"Podem ainda não estar a ver as coisas à superficie, mas por baixo já está tudo a arder" - Y. B. Mangunwijaya, escritor indonésio, 16 de Julho de 1998.
Agora que dezenas de obras no PRR foram adiadas porque não há empresas a responder aos concursos públicos há uma justificação para a causa de cada coisa e Marcelo deixou de aparecer a cada 10 minutos nos telejornais a pedir celeridade e agilização para não se perder o rico dinheirinho que tanta falta faz à economia e ao país, criando a percepção de que tudo se devia à inércia e à inépcia socialista e geringonça. É a direita que com a cumplicidade da comunicação social acéfala é perita em perita em criar percepções na opinião pública com reflexos nos sentidos de voto, a mesma direita que anda há meses laboriosamente a moer com a insegurança e crime como se isto fosse o O.K. Corral em Tombstone, Arizona.

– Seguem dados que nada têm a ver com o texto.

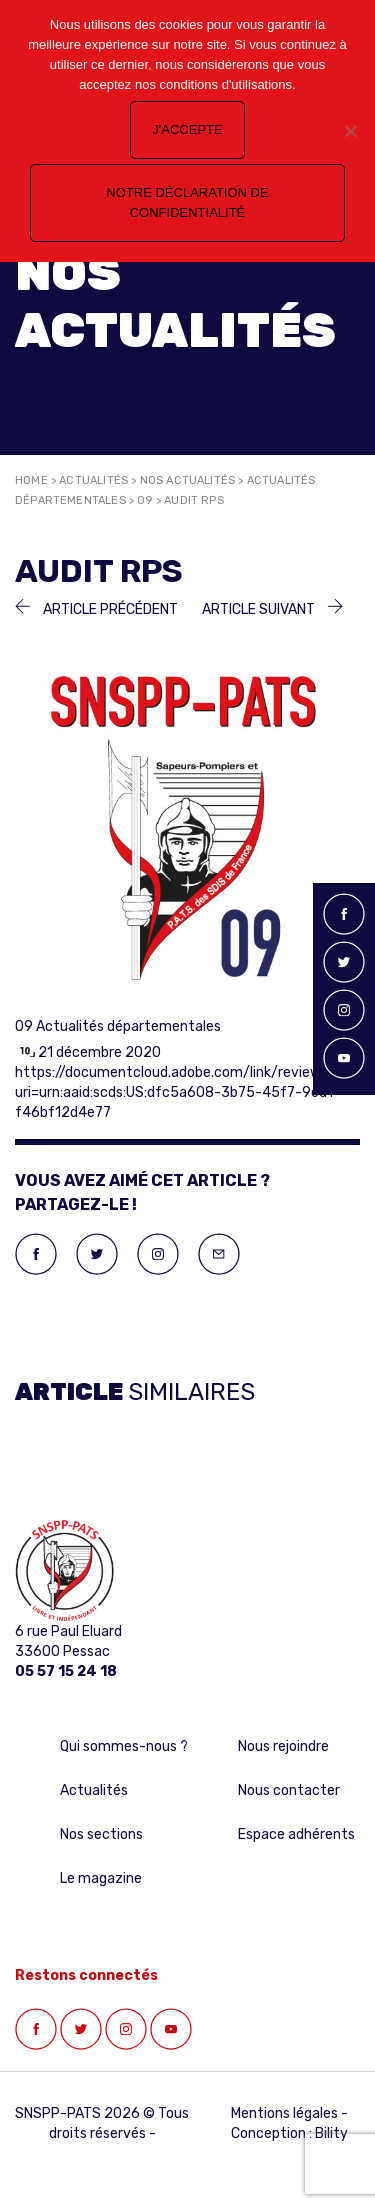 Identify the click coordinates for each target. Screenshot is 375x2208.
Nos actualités (188, 480)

Cavaco Silva, o dos fundos comunitários para abater frota de pesca, arrancar árvores autóctones, plantar eucalipto e pagar para não semear nada; Cavaco Silva, o da desindustrialização e na aposta no futuro que eram os serviços; Cavaco Silva, o da clique dos montes com piscina, casas no Algarve e jipes, Cavaco Silva, o das anedotas com "o dinheiro da CEE", esse Cavaco Silva "alerta o Governo para a necessidade de fazer um bom uso dos fundos europeus". É pena que o Cavaco Silva sisudo e reservado, de mal com toda a gente e até com ele próprio, o Cavaco Silva carrancudo tenha dado origem ao Cavaco Silva Paródia.
Que o Gagarin tuga tenha dinheiro para esbanjar numa ida de 10 minutos ao espaço e precise de financiamento público para as empresas que lhe geram a riqueza para esbanjar numa ida ao espaço, é uma coisa; a mesma coisa é o Gagarin tuga, depois da vinda a público de irregularidades no processo, ter desistido do financiamento público às empresas que lhe geram fortuna pessoal, que não pode ser confundida com as empresas elas próprias, e devia meter toda a gente a pensar sobre a fiabilidade e a justeza na atribuição destes financiamentos, que a direita toda, com Marcelo à cabeça dos sindicatos patronais, diz desta vez haver Estado a mais e sociedade civil a menos, agora imaginem, e porque é continua o país na merda, trinta e tal anos depois da adesão à Europa e das enxurradas de dinheiro ininterruptas, contra a melhoria, a olhos vistos, da qualidade de vida de uma meia-dúzia, vá lá, uma dúzia.
E não vão faltar gajos, com o Ilusão Liberal à cabeça, a explicar-nos que uma coisa é uma coisa, outra coisa é outra coisa, uma coisa são as empresas do gajo, outra coisa é o gajo ele próprio e a sua fortuna pessoal, que não tem nada a ver com as empresas, e ainda outra coisa são os gajos que passam a vida a gozar com o pagode e os gajos que nos explicam que os gajos não estão a gozar com o pagode.
Já chateia. Desde o Presidente da República ao primeiro-ministro, passando por ministros avulso, líderes de partidos diversos, sindicatos, associações empresariais e o mais que seja, a ladainha é a mesma, que o PRR vai ser vai ser uma oportunidade única e irrepetível para Portugal dar o salto até à altura dos olhos da Europa, de se desenvolver, de acabar com a pobreza. Desde o primeiro tostão que deu entrada nos cofres com a adesão à CEE que a oportunidade é única e irrepetível. Com Cavaco: agora é que é. Com Guterres: agora é que vai ser. Com Durão Barroso: desta é que não escapa. Com Sócrates: é pouco mas é o que há e vai ser bem aplicado. O ouro do Brasil. E todos sabemos quem é que desde então teve oportunidades únicas e [ir]repetíveis de acabar com a [sua] pobreza. Já chateia.